• **DESCRIPTION OF THE TASK**:
Below are lines of data. Give the number of them that contain the string "label", and nothing else.

--- MATERIAL FOR THIS EXERCISE Enclosed Below ---

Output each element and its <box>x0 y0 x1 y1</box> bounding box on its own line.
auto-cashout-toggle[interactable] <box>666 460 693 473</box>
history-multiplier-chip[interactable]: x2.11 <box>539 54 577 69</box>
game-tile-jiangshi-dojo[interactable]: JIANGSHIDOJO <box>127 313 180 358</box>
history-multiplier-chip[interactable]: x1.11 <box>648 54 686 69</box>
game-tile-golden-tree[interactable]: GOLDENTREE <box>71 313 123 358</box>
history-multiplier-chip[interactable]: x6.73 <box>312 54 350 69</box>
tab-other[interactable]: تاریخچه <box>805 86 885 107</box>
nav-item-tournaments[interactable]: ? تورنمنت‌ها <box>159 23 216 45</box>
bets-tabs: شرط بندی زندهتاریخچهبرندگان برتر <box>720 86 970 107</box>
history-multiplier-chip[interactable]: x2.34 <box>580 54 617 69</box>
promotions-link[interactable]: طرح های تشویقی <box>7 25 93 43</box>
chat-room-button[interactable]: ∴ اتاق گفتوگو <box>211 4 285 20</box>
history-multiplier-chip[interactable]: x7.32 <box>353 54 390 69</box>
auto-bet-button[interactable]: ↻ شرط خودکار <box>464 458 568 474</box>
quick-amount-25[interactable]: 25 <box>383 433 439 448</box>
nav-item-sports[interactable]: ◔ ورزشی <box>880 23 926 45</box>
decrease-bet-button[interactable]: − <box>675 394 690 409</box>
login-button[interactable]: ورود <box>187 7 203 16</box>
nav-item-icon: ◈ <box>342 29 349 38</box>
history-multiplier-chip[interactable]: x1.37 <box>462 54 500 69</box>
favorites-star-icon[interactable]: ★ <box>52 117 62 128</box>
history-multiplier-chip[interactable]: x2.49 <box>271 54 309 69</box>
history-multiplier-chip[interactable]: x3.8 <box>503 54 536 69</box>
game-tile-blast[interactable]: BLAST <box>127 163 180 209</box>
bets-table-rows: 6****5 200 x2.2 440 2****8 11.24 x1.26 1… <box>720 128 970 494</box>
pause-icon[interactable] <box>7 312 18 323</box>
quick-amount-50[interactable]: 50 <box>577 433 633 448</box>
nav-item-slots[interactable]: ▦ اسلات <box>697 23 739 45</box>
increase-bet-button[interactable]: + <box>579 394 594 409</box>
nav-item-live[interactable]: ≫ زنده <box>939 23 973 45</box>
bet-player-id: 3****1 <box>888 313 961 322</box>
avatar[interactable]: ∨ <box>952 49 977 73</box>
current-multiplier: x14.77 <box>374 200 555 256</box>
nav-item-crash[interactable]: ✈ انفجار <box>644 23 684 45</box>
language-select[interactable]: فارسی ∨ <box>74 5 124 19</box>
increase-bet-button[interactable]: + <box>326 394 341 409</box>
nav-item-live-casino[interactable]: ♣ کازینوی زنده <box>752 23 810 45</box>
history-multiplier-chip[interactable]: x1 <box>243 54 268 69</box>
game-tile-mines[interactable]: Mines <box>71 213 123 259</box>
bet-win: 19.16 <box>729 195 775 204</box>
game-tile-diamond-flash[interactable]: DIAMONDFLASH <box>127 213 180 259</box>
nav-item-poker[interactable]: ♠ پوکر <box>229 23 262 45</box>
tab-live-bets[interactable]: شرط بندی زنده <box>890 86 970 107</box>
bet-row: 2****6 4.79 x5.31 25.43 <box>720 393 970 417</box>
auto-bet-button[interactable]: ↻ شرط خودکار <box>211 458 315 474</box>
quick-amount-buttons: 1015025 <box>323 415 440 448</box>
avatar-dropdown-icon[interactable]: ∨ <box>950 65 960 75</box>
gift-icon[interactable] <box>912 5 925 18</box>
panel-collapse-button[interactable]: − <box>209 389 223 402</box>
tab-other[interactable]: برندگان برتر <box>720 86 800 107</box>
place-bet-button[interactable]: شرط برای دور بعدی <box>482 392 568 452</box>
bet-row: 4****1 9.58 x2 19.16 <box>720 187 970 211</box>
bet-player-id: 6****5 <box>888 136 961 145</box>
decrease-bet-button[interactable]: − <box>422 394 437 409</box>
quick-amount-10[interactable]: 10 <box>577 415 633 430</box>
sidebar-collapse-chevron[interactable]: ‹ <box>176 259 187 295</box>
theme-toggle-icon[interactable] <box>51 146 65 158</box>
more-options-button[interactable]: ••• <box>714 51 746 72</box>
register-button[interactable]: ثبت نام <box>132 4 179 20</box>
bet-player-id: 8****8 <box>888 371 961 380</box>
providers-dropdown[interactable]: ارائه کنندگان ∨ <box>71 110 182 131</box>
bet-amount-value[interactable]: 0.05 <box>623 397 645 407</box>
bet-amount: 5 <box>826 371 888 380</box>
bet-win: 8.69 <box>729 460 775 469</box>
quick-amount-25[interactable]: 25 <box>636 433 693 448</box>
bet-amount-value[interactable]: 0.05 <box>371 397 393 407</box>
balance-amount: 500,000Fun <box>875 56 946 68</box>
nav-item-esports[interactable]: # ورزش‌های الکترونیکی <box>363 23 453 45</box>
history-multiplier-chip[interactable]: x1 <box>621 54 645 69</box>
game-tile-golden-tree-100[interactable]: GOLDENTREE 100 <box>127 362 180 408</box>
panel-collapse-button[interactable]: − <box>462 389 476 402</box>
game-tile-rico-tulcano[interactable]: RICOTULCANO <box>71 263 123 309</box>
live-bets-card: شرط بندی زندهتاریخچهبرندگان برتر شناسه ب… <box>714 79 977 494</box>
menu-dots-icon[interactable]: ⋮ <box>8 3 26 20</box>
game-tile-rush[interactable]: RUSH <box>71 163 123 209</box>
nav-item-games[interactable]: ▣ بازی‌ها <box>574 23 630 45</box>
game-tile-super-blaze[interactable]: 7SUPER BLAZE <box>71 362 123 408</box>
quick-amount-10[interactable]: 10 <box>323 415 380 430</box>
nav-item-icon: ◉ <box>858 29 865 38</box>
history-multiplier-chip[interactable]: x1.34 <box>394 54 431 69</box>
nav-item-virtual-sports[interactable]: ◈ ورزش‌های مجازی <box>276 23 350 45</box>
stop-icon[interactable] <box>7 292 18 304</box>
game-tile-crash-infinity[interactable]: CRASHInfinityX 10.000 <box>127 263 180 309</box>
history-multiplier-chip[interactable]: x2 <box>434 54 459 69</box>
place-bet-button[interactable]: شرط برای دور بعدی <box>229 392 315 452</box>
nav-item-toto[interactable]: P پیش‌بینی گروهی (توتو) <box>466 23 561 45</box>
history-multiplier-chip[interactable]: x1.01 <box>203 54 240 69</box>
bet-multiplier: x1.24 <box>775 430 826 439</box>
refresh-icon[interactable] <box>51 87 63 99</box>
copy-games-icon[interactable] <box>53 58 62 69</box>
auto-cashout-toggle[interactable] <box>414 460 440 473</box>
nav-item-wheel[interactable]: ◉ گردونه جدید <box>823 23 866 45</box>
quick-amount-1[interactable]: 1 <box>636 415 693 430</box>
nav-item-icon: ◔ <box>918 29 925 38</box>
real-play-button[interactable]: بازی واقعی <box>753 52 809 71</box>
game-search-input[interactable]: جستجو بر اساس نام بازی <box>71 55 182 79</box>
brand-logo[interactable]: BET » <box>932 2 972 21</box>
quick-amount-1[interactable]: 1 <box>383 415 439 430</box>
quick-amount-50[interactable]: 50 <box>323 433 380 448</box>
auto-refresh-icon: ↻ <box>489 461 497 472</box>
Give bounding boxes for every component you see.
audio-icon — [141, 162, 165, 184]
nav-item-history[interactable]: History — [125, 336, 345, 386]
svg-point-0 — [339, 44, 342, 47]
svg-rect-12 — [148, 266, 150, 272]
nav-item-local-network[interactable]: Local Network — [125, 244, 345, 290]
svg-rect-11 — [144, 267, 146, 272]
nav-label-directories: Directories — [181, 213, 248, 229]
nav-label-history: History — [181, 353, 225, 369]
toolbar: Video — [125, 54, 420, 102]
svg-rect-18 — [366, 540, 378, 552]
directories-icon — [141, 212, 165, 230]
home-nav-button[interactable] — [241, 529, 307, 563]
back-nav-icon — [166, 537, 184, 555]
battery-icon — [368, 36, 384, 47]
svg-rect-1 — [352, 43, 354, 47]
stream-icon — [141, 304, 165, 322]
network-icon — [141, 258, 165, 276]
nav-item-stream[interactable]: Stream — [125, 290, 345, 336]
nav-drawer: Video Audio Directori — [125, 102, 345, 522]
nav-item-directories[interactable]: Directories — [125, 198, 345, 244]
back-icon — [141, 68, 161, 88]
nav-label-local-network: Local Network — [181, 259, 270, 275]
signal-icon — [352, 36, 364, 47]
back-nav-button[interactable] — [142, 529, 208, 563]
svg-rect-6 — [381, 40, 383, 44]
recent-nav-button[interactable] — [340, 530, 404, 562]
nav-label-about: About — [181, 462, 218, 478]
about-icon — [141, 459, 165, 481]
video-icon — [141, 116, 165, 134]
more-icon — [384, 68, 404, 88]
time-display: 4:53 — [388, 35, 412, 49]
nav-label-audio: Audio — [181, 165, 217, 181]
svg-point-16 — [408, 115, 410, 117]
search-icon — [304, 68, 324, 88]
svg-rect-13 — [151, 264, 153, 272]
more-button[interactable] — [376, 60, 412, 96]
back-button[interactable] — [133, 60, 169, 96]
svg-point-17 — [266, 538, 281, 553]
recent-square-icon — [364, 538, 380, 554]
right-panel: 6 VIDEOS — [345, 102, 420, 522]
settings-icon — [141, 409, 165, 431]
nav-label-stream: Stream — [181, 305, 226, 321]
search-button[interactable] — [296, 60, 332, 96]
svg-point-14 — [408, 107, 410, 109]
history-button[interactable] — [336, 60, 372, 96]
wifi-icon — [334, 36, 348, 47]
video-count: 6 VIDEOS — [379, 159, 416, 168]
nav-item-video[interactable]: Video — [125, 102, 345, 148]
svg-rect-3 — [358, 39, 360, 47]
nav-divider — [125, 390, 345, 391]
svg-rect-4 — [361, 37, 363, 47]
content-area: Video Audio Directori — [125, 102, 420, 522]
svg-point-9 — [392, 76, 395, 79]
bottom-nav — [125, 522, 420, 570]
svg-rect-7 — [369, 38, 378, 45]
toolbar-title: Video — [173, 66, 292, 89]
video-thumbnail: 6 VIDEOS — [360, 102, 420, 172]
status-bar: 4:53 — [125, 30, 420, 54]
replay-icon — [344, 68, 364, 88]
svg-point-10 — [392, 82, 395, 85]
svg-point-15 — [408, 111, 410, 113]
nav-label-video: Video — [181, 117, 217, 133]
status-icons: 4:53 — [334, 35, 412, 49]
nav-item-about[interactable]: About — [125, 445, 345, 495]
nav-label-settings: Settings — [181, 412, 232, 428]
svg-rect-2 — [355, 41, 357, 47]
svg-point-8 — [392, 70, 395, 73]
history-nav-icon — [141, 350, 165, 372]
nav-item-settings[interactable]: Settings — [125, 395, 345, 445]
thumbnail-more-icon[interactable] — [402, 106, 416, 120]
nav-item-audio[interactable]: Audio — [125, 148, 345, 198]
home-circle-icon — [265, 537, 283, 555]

--- End of Enclosed MATERIAL FOR THIS EXERCISE ---

• **WRITTEN REPLY**:
8